Stanford caught her by the hair and yanked her back inside. “I won’t be made a laughingstock by a nobody like you. You’re nothing without me.”
They were accelerating. She fumbled for the ignition switch, but he struck her hand aside. She kicked at his leg but couldn’t dislodge it, so she slammed her foot on the brake. “Stanford, stop! This is insane.”
The car swerved across the highway.
Stanford wrenched the wheel to the right to center the car on the road. “You see, Delaney? I never lose. You should—”
She cried out a warning. He’d steered too far. The car wouldn’t make the curve. She fought to take the wheel. Through the open door came the sound of tires skidding on wet pavement and the noise of a V8 shrieking as it overpowered the brakes.
Then came the sound of crashing. Of metal screeching as it buckled, glass singing as it burst. Fire whooshed and crackled, but it didn’t touch her. It was in the distance, and she was cold. Freezing. She couldn’t feel her hands.
Max brought their joined hands to his mouth. He warmed her skin with his breath.
That’s enough.
She didn’t want to see the rest. She wanted it to stop, but she knew it wasn’t over. The worst was yet to come. She had to see it all, or she would never be free. She rolled her head back and forth against the floor and looked past him.

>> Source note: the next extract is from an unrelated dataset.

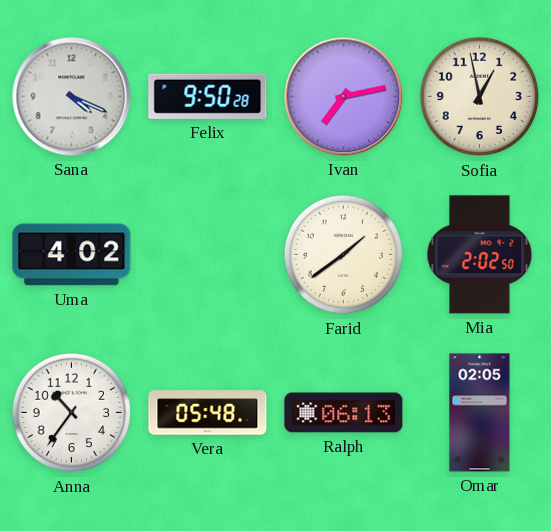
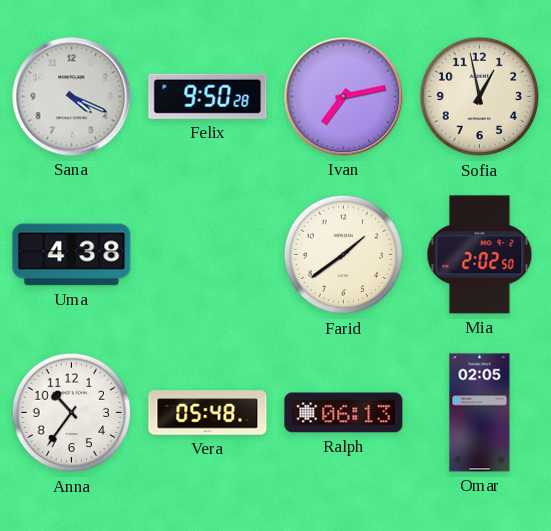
Uma: 4:02 -> 4:38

She was in a snowbank. That was why she was cold. She had been thrown clear when the car hit the pole, but Stanford was still inside, and he was screaming. Pain sliced through her leg when she tried to stand, so she crawled. By the time she reached the car, flames were billowing through the rear windshield.
Stanford was crushed against the console between the deflated air bags. His knees were pinned beneath the dashboard. She stretched her arms through the open door to grasp his wrist, but she couldn’t move him and his legs were on fire and oh, God, that stench. It was the smell of her husband’s flesh burning.
He was dying. Through the glaze of pain, the knowledge was there in his eyes.
She shook his arm. “Stanford! Don’t give up. Hang on!”
He fastened one hand in her hair and the other on her sleeve. His face contorted as he bared his teeth. Every muscle contracted with his efforts. But he wasn’t trying to pull himself out; he was pulling her in.
The flames gnawed her fingers. Her sleeve caught fire, then her blouse, then her arm. It clawed from her breast to her neck and her hair. Even her lungs were burning. She couldn’t breathe. Tendrils of seaweed combined with the flames. She was drowning in the midst of the fire.
“You’re mine, Delaney!” Stanford’s voice crackled through her head. “I’ll never let you go.”
No, NO! She tried to move, but her legs were caught by the mud. Her mouth filled with silt. She was sinking deeper. In a flash of awareness she remembered the other time. She saw the long-forgotten void where death had claimed her before . . .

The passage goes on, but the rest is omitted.